What the task asks = Please write out the listing again, keeping every character the same.
··· Input records ···
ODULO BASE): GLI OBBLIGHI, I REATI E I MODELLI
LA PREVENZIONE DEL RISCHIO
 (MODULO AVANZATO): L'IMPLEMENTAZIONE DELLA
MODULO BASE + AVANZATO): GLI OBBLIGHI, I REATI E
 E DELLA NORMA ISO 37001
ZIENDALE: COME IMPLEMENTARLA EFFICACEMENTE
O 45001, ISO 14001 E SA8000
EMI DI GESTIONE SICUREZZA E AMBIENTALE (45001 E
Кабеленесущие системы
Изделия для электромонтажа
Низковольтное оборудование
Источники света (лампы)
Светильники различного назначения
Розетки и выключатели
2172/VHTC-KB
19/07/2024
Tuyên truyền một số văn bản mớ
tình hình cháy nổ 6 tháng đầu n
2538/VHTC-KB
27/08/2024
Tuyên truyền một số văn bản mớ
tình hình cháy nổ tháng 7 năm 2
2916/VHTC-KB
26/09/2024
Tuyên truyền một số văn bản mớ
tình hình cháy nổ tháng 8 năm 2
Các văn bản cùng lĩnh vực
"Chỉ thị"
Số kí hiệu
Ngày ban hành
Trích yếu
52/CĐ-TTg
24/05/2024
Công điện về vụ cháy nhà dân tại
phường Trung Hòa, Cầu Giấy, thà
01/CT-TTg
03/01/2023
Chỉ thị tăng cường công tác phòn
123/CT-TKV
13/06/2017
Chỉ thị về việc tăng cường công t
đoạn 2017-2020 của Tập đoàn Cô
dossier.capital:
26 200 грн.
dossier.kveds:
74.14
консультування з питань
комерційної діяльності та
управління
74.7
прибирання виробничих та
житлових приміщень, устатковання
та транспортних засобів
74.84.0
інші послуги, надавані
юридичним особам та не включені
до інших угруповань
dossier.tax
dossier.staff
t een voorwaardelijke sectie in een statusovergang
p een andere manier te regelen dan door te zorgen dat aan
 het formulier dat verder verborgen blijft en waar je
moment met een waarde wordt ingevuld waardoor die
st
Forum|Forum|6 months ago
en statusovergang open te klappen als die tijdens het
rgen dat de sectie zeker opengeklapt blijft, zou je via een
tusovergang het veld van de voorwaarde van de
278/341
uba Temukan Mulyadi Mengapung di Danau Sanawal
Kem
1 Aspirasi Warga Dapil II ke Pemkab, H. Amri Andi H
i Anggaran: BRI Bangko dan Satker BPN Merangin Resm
···
Exercise solution =
ODULO BASE): GLI OBBLIGHI, I REATI E I MODELLI
LA PREVENZIONE DEL RISCHIO
 (MODULO AVANZATO): L'IMPLEMENTAZIONE DELLA
MODULO BASE + AVANZATO): GLI OBBLIGHI, I REATI E
 E DELLA NORMA ISO 37001
ZIENDALE: COME IMPLEMENTARLA EFFICACEMENTE
O 45001, ISO 14001 E SA8000
EMI DI GESTIONE SICUREZZA E AMBIENTALE (45001 E
Кабеленесущие системы
Изделия для электромонтажа
Низковольтное оборудование
Источники света (лампы)
Светильники различного назначения
Розетки и выключатели
2172/VHTC-KB
19/07/2024
Tuyên truyền một số văn bản mớ
tình hình cháy nổ 6 tháng đầu n
2538/VHTC-KB
27/08/2024
Tuyên truyền một số văn bản mớ
tình hình cháy nổ tháng 7 năm 2
2916/VHTC-KB
26/09/2024
Tuyên truyền một số văn bản mớ
tình hình cháy nổ tháng 8 năm 2
Các văn bản cùng lĩnh vực
"Chỉ thị"
Số kí hiệu
Ngày ban hành
Trích yếu
52/CĐ-TTg
24/05/2024
Công điện về vụ cháy nhà dân tại
phường Trung Hòa, Cầu Giấy, thà
01/CT-TTg
03/01/2023
Chỉ thị tăng cường công tác phòn
123/CT-TKV
13/06/2017
Chỉ thị về việc tăng cường công t
đoạn 2017-2020 của Tập đoàn Cô
dossier.capital:
26 200 грн.
dossier.kveds:
74.14
консультування з питань
комерційної діяльності та
управління
74.7
прибирання виробничих та
житлових приміщень, устатковання
та транспортних засобів
74.84.0
інші послуги, надавані
юридичним особам та не включені
до інших угруповань
dossier.tax
dossier.staff
t een voorwaardelijke sectie in een statusovergang
p een andere manier te regelen dan door te zorgen dat aan
 het formulier dat verder verborgen blijft en waar je
moment met een waarde wordt ingevuld waardoor die
st
Forum|Forum|6 months ago
en statusovergang open te klappen als die tijdens het
rgen dat de sectie zeker opengeklapt blijft, zou je via een
tusovergang het veld van de voorwaarde van de
278/341
uba Temukan Mulyadi Mengapung di Danau Sanawal
Kem
1 Aspirasi Warga Dapil II ke Pemkab, H. Amri Andi H
i Anggaran: BRI Bangko dan Satker BPN Merangin Resm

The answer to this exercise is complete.